The characters never mention Jake’s affliction aloud, only talking around Jake’s “war injury”, and between Brett and Jake it is a silent, understood gulf. If it’s easy to interpret Jake’s impotence as a metaphor for societal damage, it’s equally easy to interpret it as one of societal prejudice. Jake and Brett want to have sex and be together: they’re just not allowed. Even the very unspokenness of the romance, rarely mentioned by Brett and Jake to anyone else, lends itself towards queer readings of closeted love. Lady Brett, wounded herself, is as implicated in this queer romance as Jake is.

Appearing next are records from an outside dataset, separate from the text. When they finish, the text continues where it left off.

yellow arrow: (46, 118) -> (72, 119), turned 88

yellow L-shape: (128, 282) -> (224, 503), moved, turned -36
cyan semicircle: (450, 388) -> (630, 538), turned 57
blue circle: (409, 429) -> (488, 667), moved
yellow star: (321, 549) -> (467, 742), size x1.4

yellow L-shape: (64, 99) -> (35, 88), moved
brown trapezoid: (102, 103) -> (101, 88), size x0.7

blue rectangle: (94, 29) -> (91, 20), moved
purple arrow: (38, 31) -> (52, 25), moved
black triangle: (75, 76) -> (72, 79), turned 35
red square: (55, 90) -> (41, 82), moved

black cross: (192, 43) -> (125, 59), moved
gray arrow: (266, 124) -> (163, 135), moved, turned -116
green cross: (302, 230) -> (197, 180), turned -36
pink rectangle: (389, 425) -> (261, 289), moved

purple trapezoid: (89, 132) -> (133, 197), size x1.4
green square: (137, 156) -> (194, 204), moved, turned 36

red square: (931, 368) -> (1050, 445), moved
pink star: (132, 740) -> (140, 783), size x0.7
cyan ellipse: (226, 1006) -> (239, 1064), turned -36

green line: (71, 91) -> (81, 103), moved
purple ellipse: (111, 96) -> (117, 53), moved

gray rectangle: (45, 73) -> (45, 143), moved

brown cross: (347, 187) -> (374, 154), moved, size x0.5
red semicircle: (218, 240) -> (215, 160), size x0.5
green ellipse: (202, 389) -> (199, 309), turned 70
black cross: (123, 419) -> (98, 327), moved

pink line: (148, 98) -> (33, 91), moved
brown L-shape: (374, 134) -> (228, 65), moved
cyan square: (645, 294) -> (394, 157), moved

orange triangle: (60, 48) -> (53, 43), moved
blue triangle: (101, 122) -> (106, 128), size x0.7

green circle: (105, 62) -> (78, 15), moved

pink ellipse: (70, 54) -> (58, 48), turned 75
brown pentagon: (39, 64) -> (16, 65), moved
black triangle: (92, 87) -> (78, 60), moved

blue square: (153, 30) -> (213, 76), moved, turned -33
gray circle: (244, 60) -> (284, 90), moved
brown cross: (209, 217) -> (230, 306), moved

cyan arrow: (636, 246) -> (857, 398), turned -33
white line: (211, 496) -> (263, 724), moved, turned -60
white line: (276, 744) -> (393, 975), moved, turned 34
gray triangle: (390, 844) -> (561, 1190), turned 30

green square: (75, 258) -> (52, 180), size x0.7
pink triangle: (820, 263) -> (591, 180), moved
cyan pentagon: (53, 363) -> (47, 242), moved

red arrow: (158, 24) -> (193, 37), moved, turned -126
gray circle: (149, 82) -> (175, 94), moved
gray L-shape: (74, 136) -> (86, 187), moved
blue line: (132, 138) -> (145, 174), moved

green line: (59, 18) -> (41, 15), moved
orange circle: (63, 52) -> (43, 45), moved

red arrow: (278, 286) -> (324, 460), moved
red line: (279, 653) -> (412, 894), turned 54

In the posthumously-published Garden of Eden, queer romance is at once more explicit and, like Fitzgerald’s mouth, more worrying. The novel is about newly-married couple David and Catherine Bourne on their extended European honeymoon, spending their days eating, drinking, swimming, and having sex.” And then Catherine comes up with a “wonderful dangerous surprise”: she cuts her hair very short.

“I’m a girl,” Catherine explains. “But now I’m a boy too and I can do anything and anything and anything.” The novel descends into a strange, erotic half-dream where Catherine and David meld and melt into each other. The sex they have changes:

He lay there and felt something and then her hand holding him and searching lower and he helped with his hands and then lay back in the dark and did not think at all and only felt the weight and the strangeness inside and she said, “Now you can’t tell who is who can you?”

“No.”

“You are changing,” she said. “Oh you are. You are. Yes you are and you’re my girl Catherine. Will you change and be my girl and let me take you?”

“You’re Catherine.”

“No. I’m Peter. You’re my wonderful Catherine. You’re my beautiful lovely Catherine. You were so good to change. Oh thank you, Catherine, so much. Please understand. Please know and understand. I’m going to make love to you forever.”

Sex in fiction is not the same as sex in real life: when Catherine and David play with gender, they are not just a straight couple wandering into faintly kinky waters. They are transforming, hiding shifting bodies, loves and queerness behind Hemingway’s stark sentences. The scene is, unmistakably, a fantasy of gay sex, and a microcosm of Hemingway’s anxiety, tension, and fascination with the muddy waters of queer sexuality. He is drawn towards queerness and repelled in the same moment; he can accept a romantic male friendship, but squirms at that last step toward transgression.

In his inability to create a straightforward a gay romance, Hemingway instead allows his characters to become genderqueer, genderfluid, to play with roles and switch sides. This centerpiece scene, of Catherine as the architect and executor, threads queerness through her character as much as it does David’s. She is as queer in this scene as when, later in the novel, she sleeps with Marita, another female character.

This is the secret that lies under Hemingway’s queerness, a secret about Gertrude Stein and Brett Ashley and Catherine Bourne. We don’t have to discard Hemingway’s portrayal of women in order to embrace his queerness; they are integral to it. And Hemingway is not only interested in women as stand-ins or Freudian mirror figures or excuses, but as queer women in their own right, dangerous and worrying. It is this that makes Hemingway’s work not just queer but dykey. Queer women rule his pages, and Hemingway is enthralled by them.

It is my hope that one day the many decades of Hemingway’s fame as the great American male writer will be a blip, a minor and annoying interruption between his quiet ease at Gertrude Stein’s table and his happily-ever-after on the shelves of great queer literature. The disquiet and danger that haunts Hemingway’s writing doesn’t need to exclude him from queerness; in fact, it forms a particularly unnerving connection. Hemingway came from dykes and to dykes he shall return.